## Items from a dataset

★ ★ ★

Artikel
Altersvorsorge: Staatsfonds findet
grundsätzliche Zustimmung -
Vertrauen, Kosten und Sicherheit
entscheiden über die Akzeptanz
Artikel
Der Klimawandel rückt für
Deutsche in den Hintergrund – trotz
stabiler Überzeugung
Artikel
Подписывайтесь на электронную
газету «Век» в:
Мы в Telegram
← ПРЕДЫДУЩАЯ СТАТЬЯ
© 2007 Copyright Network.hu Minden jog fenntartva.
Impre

★ ★ ★

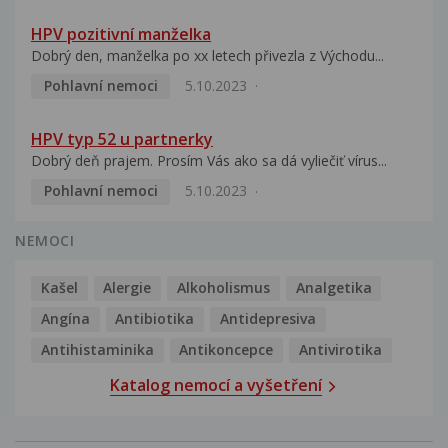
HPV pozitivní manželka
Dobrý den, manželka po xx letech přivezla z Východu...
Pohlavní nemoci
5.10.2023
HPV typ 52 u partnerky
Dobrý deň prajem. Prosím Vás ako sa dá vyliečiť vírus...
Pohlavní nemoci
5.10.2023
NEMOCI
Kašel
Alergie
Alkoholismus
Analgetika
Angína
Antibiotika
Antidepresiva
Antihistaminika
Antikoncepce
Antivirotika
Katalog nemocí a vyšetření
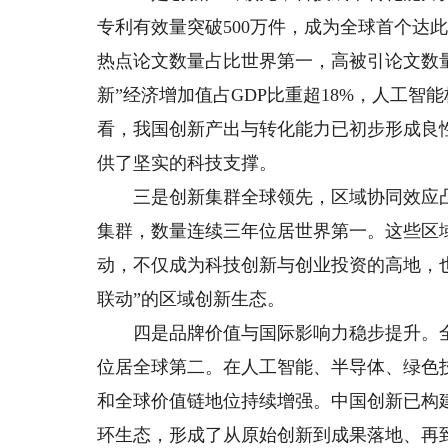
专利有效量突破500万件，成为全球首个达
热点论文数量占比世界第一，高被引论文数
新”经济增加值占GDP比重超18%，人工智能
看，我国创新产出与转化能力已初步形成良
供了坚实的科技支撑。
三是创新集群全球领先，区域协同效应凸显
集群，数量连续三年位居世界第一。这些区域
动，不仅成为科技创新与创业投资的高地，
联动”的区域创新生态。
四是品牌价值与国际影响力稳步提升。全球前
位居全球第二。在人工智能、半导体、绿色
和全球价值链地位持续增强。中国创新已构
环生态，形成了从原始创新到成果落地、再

★ ★ ★

## WHAT IS EXPECTED
Reproduce, word for word and in full, only the lines above that start at the line with "热点论文数量占比世界第一，高被引论文数" and run through the line with "环生态，形成了从原始创新到成果落地、再", both ends included.

## RESPONSE TO THIS EXERCISE
热点论文数量占比世界第一，高被引论文数
新”经济增加值占GDP比重超18%，人工智能
看，我国创新产出与转化能力已初步形成良
供了坚实的科技支撑。
三是创新集群全球领先，区域协同效应凸显
集群，数量连续三年位居世界第一。这些区域
动，不仅成为科技创新与创业投资的高地，
联动”的区域创新生态。
四是品牌价值与国际影响力稳步提升。全球前
位居全球第二。在人工智能、半导体、绿色
和全球价值链地位持续增强。中国创新已构
环生态，形成了从原始创新到成果落地、再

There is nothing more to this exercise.